Ihre Lippen bewegten sich. »Cosgrove«, sagte sie mit einem Anflug von Siegessicherheit im Tonfall. »Genau. Er hat gesagt, sein Name sei Matt Cosgrove.«

»Wer ist er?«, wollte Dan wissen.

»Ihr Lehrer.« Ein unangenehmes Leuchten trat in Angie Farrells Augen. »Ich habe gehört, wie bei der Tanzveranstaltung jemand über ihn geredet hat, zwei Mädchen. Wissen Sie, ich dachte, es sei bloß ein Gerücht.«

»Und was haben sie gesagt?«

»Dass er sich mit jemandem aus der Klasse treffe. Dass er mit jemandem schliefe.« Mrs Farrell hob die Hand an den Mund. »Aber nicht Chrissie. Nicht mein Mädchen. Sie hätte das nicht getan. Sie war besser als das, hatte Selbstachtung. Meine Chrissie hätte es weit gebracht. Sie hätte nein gesagt. Sie hätte nicht zugelassen, dass er …« Ihr Redeschwall endete mit einem Aufheulen. »O Gott. Er muss sie gezwungen haben. Und als sie sich geweigert hat, da hat er … Er hat das mit ihr gemacht …« Ihre Stimme schwoll stetig an, und sie rappelte sich mühsam auf die Beine.

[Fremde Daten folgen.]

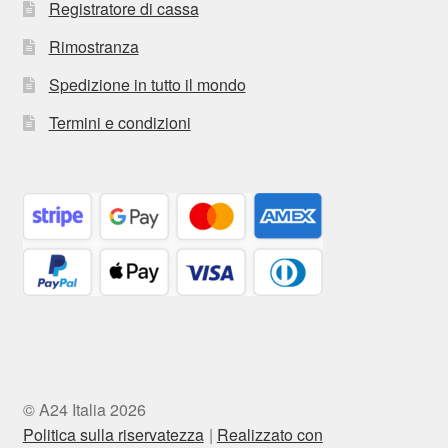
Registratore di cassa
Rimostranza
Spedizione in tutto il mondo
Termini e condizioni
© A24 Italia 2026
Politica sulla riservatezza
Realizzato con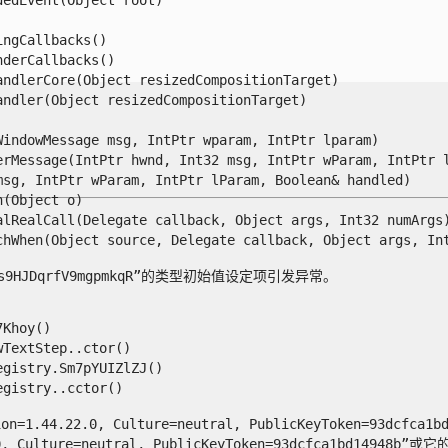
gCallbacks()

erCallbacks()

dlerCore(Object resizedCompositionTarget)

dler(Object resizedCompositionTarget)

ndowMessage msg, IntPtr wparam, IntPtr lparam)

rMessage(IntPtr hwnd, Int32 msg, IntPtr wParam, IntPtr lP
g, IntPtr wParam, IntPtr lParam, Boolean& handled)

Object o)

lRealCall(Delegate callback, Object args, Int32 numArgs)
When(Object source, Delegate callback, Object args, Int32
D.QlLs9HJDqrfV9mgpmkqR”的类型初始值设定项引发异常。

hoy()

extStep..ctor()

istry.Sm7pYUIZlZJ()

»Dieser Drecksack«, zischte sie und drehte sich Cate zu. »Ich dachte, er fände mich sympathisch, aber so war es nicht. Ich habe gesehen, wie er sie beobachtet hat, und ich wusste es. Ich hätte es wissen müssen. Dieser Drecksack.« Ihre Stimme kippte, und sie fing an, abgehackt und herzzerreißend zu weinen. Tränen rannen ihr über das Gesicht, und sie ließ ihnen freien Lauf.